Jeremy Corbyn faces fresh questions over links to foreign secret agents as it emerged he helped two Cuban spies to Britain.
The Labour leader hosted the pair in the Commons in July 2016 despite warnings they were a threat to national security.
Rene Gonzalez and Gerardo Hernandez had served jail terms in the US after being convicted of spying for Fidel Castro’s government on Cuban exiles.
It comes after it was alleged Mr Corbyn was ‘groomed’ as a contact by a Czechoslovakian spy in the 1980s – a claim which he strongly denies. The Cuban spies were part of the Miami Five, a group arrested in 1998 and found guilty in 2001 of trying to infiltrate US military installations. Gonzalez was released in 2011, while Hernandez was let out in 2014.
Mr Corbyn invited Gonzalez to Commons meetings on Cuba-US relations, but he was denied a visa by then home secretary Theresa May on security grounds. MPs led by Mr Corbyn and John McDonnell wrote to the Court of Appeal saying this breached his human rights. Their appeal was upheld.
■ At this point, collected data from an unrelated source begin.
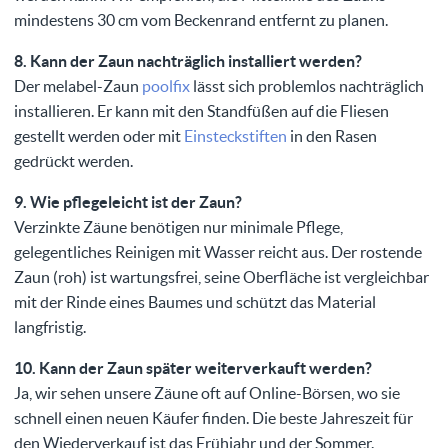
mindestens 30 cm vom Beckenrand entfernt zu planen.
8. Kann der Zaun nachträglich installiert werden?
Der melabel-Zaun
poolfix
lässt sich problemlos nachträglich
installieren. Er kann mit den Standfüßen auf die Fliesen
gestellt werden oder mit
Einsteckstiften
in den Rasen
gedrückt werden.
9. Wie pflegeleicht ist der Zaun?
Verzinkte Zäune benötigen nur minimale Pflege,
gelegentliches Reinigen mit Wasser reicht aus. Der rostende
Zaun (roh) ist wartungsfrei, seine Oberfläche ist vergleichbar
mit der Rinde eines Baumes und schützt das Material
langfristig.
10. Kann der Zaun später weiterverkauft werden?
Ja, wir sehen unsere Zäune oft auf Online-Börsen, wo sie
schnell einen neuen Käufer finden. Die beste Jahreszeit für
den Wiederverkauf ist das Frühjahr und der Sommer.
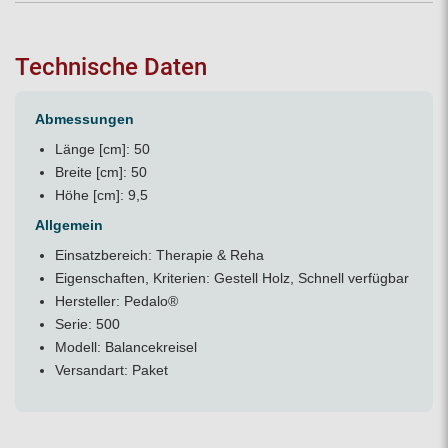
Technische Daten
Abmessungen
Länge [cm]: 50
Breite [cm]: 50
Höhe [cm]: 9,5
Allgemein
Einsatzbereich: Therapie & Reha
Eigenschaften, Kriterien: Gestell Holz, Schnell verfügbar
Hersteller: Pedalo®
Serie: 500
Modell: Balancekreisel
Versandart: Paket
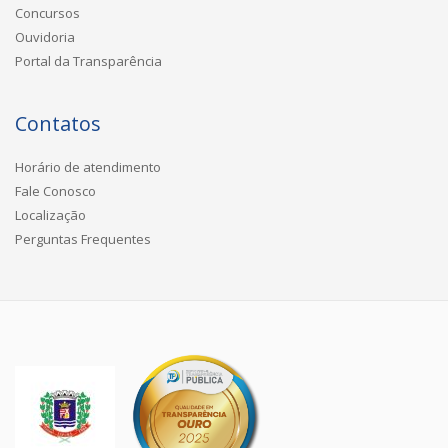
Concursos
Ouvidoria
Portal da Transparência
Contatos
Horário de atendimento
Fale Conosco
Localização
Perguntas Frequentes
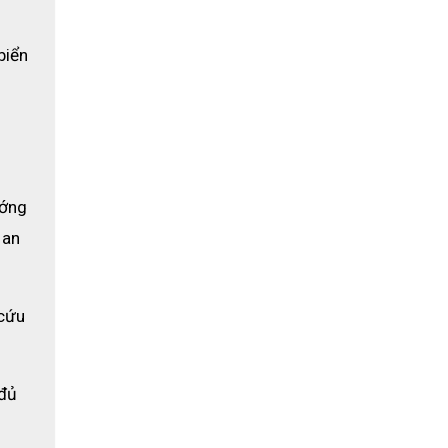
iển 
ớng 
an 
cứu 
đủ 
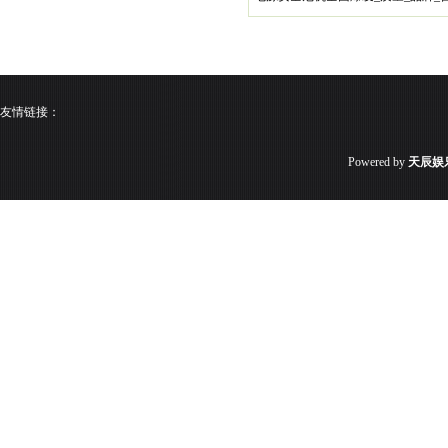
友情链接：
Powered by
天辰娱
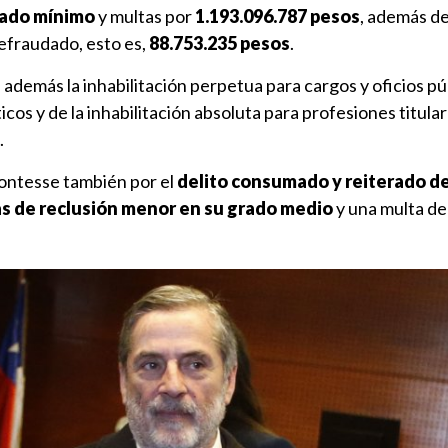
rado mínimo
y multas por
1.193.096.787 pesos
, además de
defraudado, esto es,
88.753.235 pesos
.
 además la inhabilitación perpetua para cargos y oficios pú
cos y de la inhabilitación absoluta para profesiones titula
.
Contesse también por el
delito consumado y reiterado d
as de reclusión menor en su grado medio
y una multa de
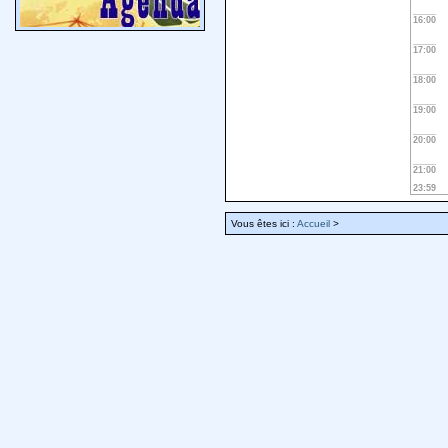
16:00
17:00
18:00
19:00
20:00
21:00
23:59
Vous êtes ici :
Accueil
>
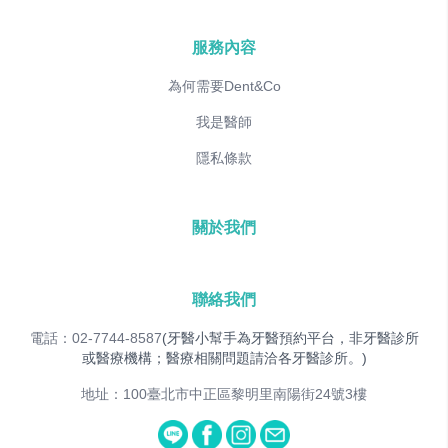
服務內容
為何需要Dent&Co
我是醫師
隱私條款
關於我們
聯絡我們
電話：02-7744-8587
(牙醫小幫手為牙醫預約平台，非牙醫診所
或醫療機構；醫療相關問題請洽各牙醫診所。)
地址：100臺北市中正區黎明里南陽街24號3樓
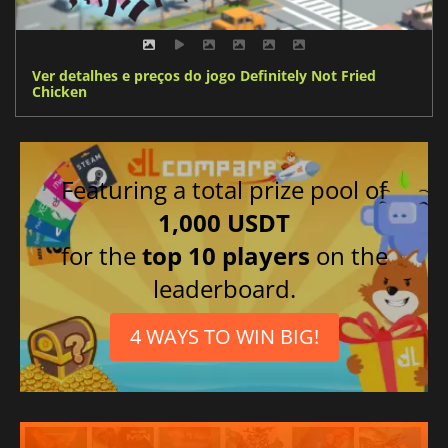
Ver detalhes e preços do jogo Definitely Not Fried
Chicken
Featuring a total prize pool of
1,000 USDT
for the
top 10 players
on the
leaderboard.
4 WAYS TO WIN BIG!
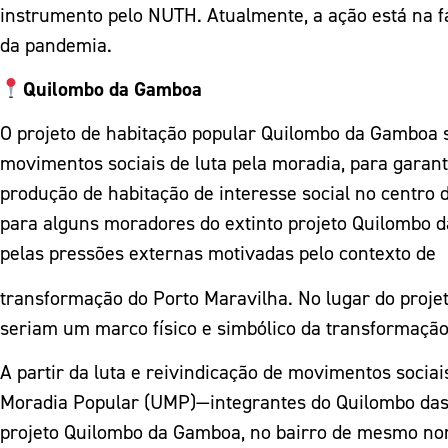
instrumento pelo NUTH. Atualmente, a ação está na f
da pandemia.
Quilombo da Gamboa
O projeto de habitação popular Quilombo da Gamboa 
movimentos sociais de luta pela moradia, para garantir
produção de habitação de interesse social no centr
para alguns moradores do extinto projeto Quilombo d
pelas pressões externas motivadas pelo contexto de
transformação do Porto Maravilha. No lugar do proj
seriam um marco físico e simbólico da transformação
A partir da luta e reivindicação de movimentos soc
Moradia Popular (UMP)—integrantes do Quilombo das 
projeto Quilombo da Gamboa, no bairro de mesmo nom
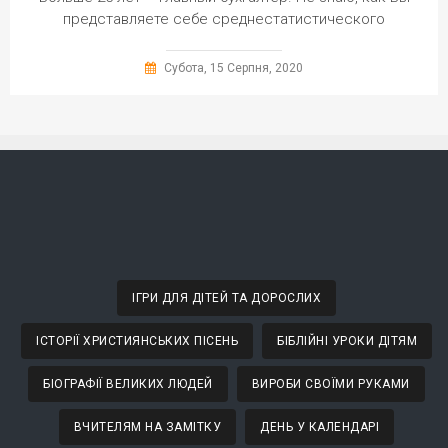
представляете себе среднестатистического
Субота, 15 Серпня, 2020
ІГРИ ДЛЯ ДІТЕЙ ТА ДОРОСЛИХ
ІСТОРІЇ ХРИСТИЯНСЬКИХ ПІСЕНЬ
БІБЛІЙНІ УРОКИ ДІТЯМ
БІОГРАФІЇ ВЕЛИКИХ ЛЮДЕЙ
ВИРОБИ СВОЇМИ РУКАМИ
ВЧИТЕЛЯМ НА ЗАМІТКУ
ДЕНЬ У КАЛЕНДАРІ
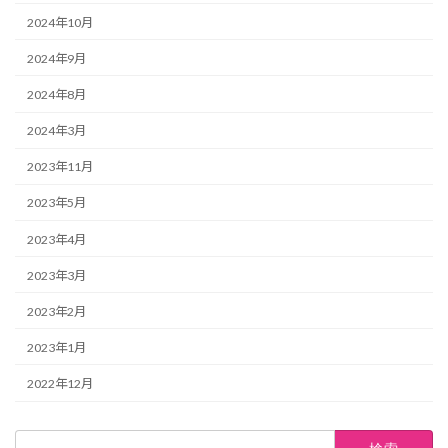
2024年10月
2024年9月
2024年8月
2024年3月
2023年11月
2023年5月
2023年4月
2023年3月
2023年2月
2023年1月
2022年12月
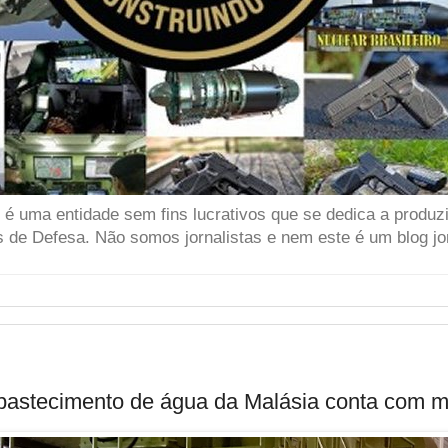
 uma entidade sem fins lucrativos que se dedica a produzir
 de Defesa. Não somos jornalistas e nem este é um blog jor
abastecimento de água da Malásia conta com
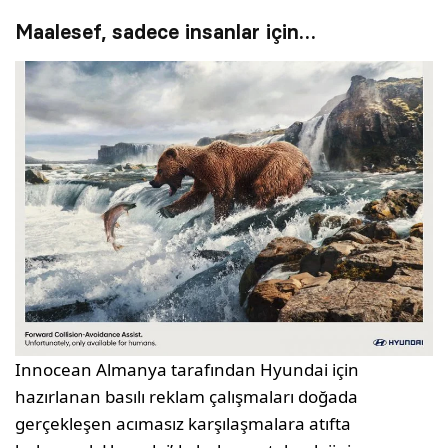
Maalesef, sadece insanlar için…
Innocean Almanya tarafından Hyundai için
hazırlanan basılı reklam çalışmaları doğada
gerçekleşen acımasız karşılaşmalara atıfta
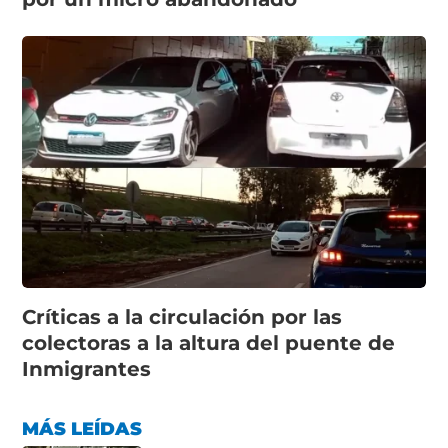
Críticas a la circulación por las
colectoras a la altura del puente de
Inmigrantes
MÁS LEÍDAS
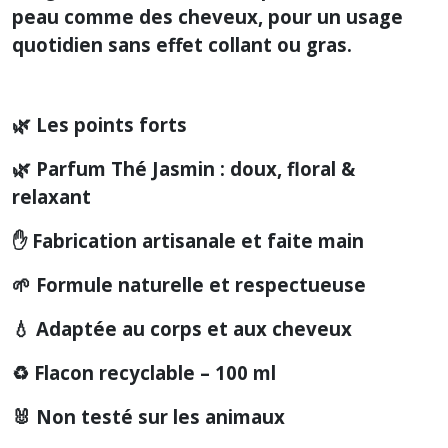
peau comme des cheveux, pour un usage
quotidien sans effet collant ou gras.
🌿 Les points forts
🌿 Parfum Thé Jasmin : doux, floral &
relaxant
✋ Fabrication artisanale et faite main
🌱 Formule naturelle et respectueuse
💧 Adaptée au corps et aux cheveux
♻️ Flacon recyclable – 100 ml
🐰 Non testé sur les animaux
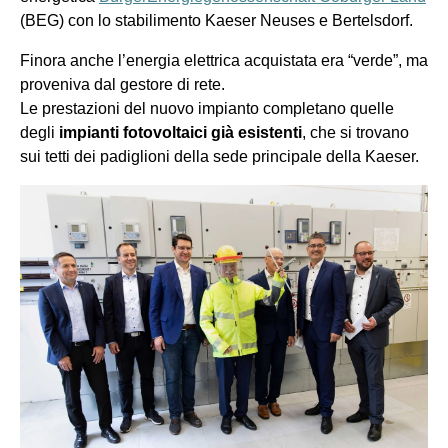
(BEG) con lo stabilimento Kaeser Neuses e Bertelsdorf.
Finora anche l’energia elettrica acquistata era “verde”, ma
proveniva dal gestore di rete.
Le prestazioni del nuovo impianto completano quelle
degli
impianti fotovoltaici già esistenti
, che si trovano
sui tetti dei padiglioni della sede principale della Kaeser.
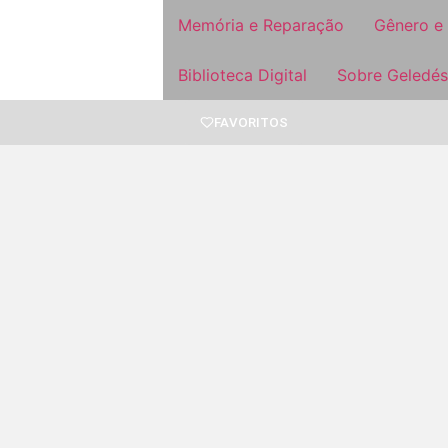
Memória e Reparação
Gênero e
Biblioteca Digital
Sobre Geledés
FAVORITOS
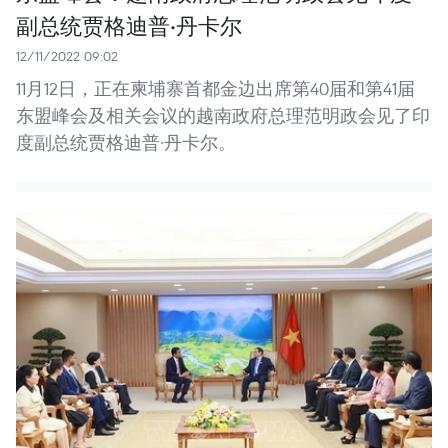
副总统贾格迪普·丹卡尔
12/11/2022 09:02
11月12日，正在柬埔寨首都金边出席第40届和第41届
东盟峰会及相关会议的越南政府总理范明政会见了印
度副总统贾格迪普·丹卡尔。 ​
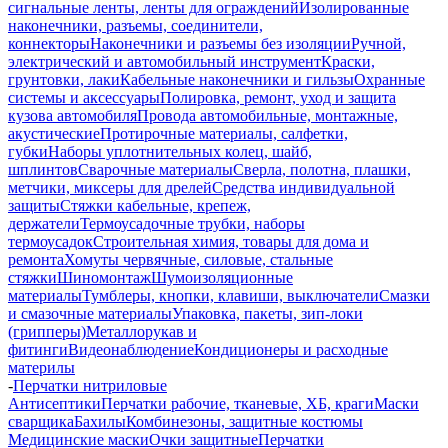
сигнальные ленты, ленты для ограждений
Изолированные
наконечники, разъемы, соединители,
коннекторы
Наконечники и разъемы без изоляции
Ручной,
электрический и автомобильный инструмент
Краски,
грунтовки, лаки
Кабельные наконечники и гильзы
Охранные
системы и аксессуары
Полировка, ремонт, уход и защита
кузова автомобиля
Провода автомобильные, монтажные,
акустические
Протирочные материалы, салфетки,
губки
Наборы уплотнительных колец, шайб,
шплинтов
Сварочные материалы
Сверла, полотна, плашки,
метчики, миксеры для дрелей
Средства индивидуальной
защиты
Стяжки кабельные, крепеж,
держатели
Термоусадочные трубки, наборы
термоусадок
Строительная химия, товары для дома и
ремонта
Хомуты червячные, силовые, стальные
стяжки
Шиномонтаж
Шумоизоляционные
материалы
Тумблеры, кнопки, клавиши, выключатели
Смазки
и смазочные материалы
Упаковка, пакеты, зип-локи
(грипперы)
Металлорукав и
фитинги
Видеонаблюдение
Кондиционеры и расходные
материлы
-
Перчатки нитриловые
Антисептики
Перчатки рабочие, тканевые, ХБ, краги
Маски
сварщика
Бахилы
Комбинезоны, защитные костюмы
Медицинские маски
Очки защитные
Перчатки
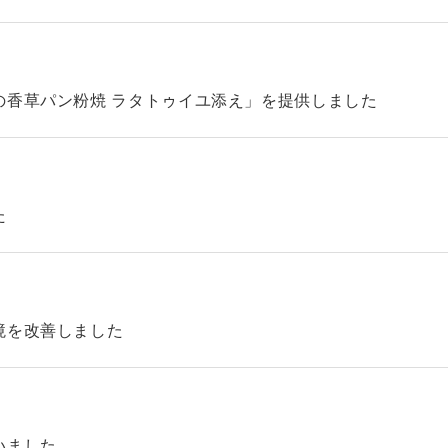
の香草パン粉焼 ラタトゥイユ添え」を提供しました
た
境を改善しました
いました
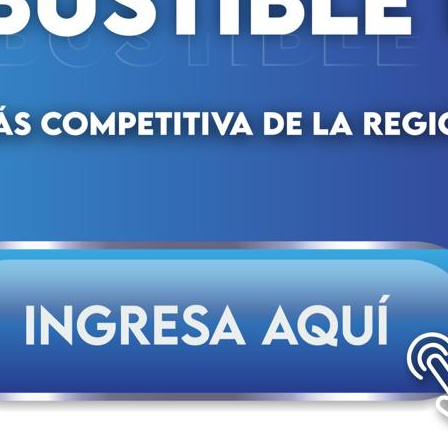
efe de la Fuerza Armada Nacional Bolivariana (FANB), Del
as autoridades del cuerpo castrense nacional.
 Poder Popular para la Defensa, General en Jefe Gustavo Gonzál
nal de la FANB, Mayor General Rafael David Prieto Martínez, y l
entes: el Mayor General Ruben Dario Belzares Escobar (Ejérci
ero Montes (Armada Bolivariana), el Mayor General Royman Anton
variana), el Mayor General Juan Ernesto Sulbarán Quinte
l Nayade Lockiby Belmonte (Milicia Bolivariana).
seguimiento al Plan de 100 Días para la Operatividad Integral y 
acional bajo la doctrina bolivariana como pilar fundamental de 
a seguridad y la defensa integral, la nación se consolida como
Documents seen by the Daily Mail yesterday showed Ron Brown, the late Scottish Labour MP, was also noted as a contact in Sarkocy’s files under the codename ‘Bento’. At the time, there was significant concern that spies from behind the Iron Curtain were targeting members of the Labour Party for state secrets.
Mr Sarkocy, an engineering graduate, moved to London in May 1986.
Secret documents in an StB archive in Prague revealed Mr Corbyn was vetted as a possible contact by the Czech interior ministry and displayed a ‘positive’ view of the eastern bloc during meetings.
Experts have said the documented information points to the Labour leader being cultivated as a possible source rather than serving as an active informant.
The pair are said to have first met after Mr Sarkocy received a tip-off from a ‘very important Labour MP’ who worked within the trade union movement at the time. Last night, a spokesman for Mr Corbyn said: ‘Jeremy was neither an agent, asset, informer nor collaborator with Czechoslovak intelligence. These claims are a ridiculous smear and entirely false.
‘The former Czechoslovak agent Jan Sarkocy’s account of his meeting with Jeremy was false 30 years ago, is false now and has no credibility whatsoever. His story has more plot holes in it than a bad James Bond movie.’
Labour officials pointed out that Svetlana Ptacnikova, director of the Czech Security Forces Archive that keeps documents of the StB, said Mr Corbyn was ‘neither registered [by the StB] as a collaborator, nor does this [his alleged collaboration] stem from archive documents’.

The Soviet intelligent recruitment strategy during the Cold War

Soviet spies gathered intelligence on the UK during the Second World War and Cold War by communicating with Communists and Communist sympathisers in the country. 
In the mid-1930s, the USSR began a new agent recruitment strategy that involved attracting bright young Communists or Communist sympathisers from leading universities.
They were told to break all links with other Communists and use their talents and educational success to penetrate the corridors of power.
The most successful of 'Stalin's Englishmen' were the 'Cambridge Five'—Kim Philby, Guy Burgess, Donald Maclean, Anthony Blunt and John Cairncross—possibly the ablest group of foreign agents ever recruited by Soviet intelligence.
It wasn't until the 1970s that Britain became a hard espionage target for Soviet intelligence for the first time. 
MI5's Operation FOOT led to more than 100 Soviet intelligence officers being expelled from London in 1971, marking a major turning point in counter-espionage operations in Britain during the Cold War.
It followed a long campaign by the Security Service to persuade successive governments of the need for the expulsions.
Over the previous two decades, the Security Service acknowledged: 'The steady and alarming increase ... in the number of Russian intelligence officers threatened to swamp our then meagre resources.' 
For several years, most Soviet agents in Britain were put on ice and the KGB was forced to ask Soviet Bloc and Cuban agencies to help plug the intelligence gap.
However, the KGB's contacts with probably its most important British agent in the 1970s, Geoffrey Prime, who worked at GCHQ until 1977, were unaffected by the FOOT expulsions because, since his recruitment in Berlin, he had been run exclusively outside the UK.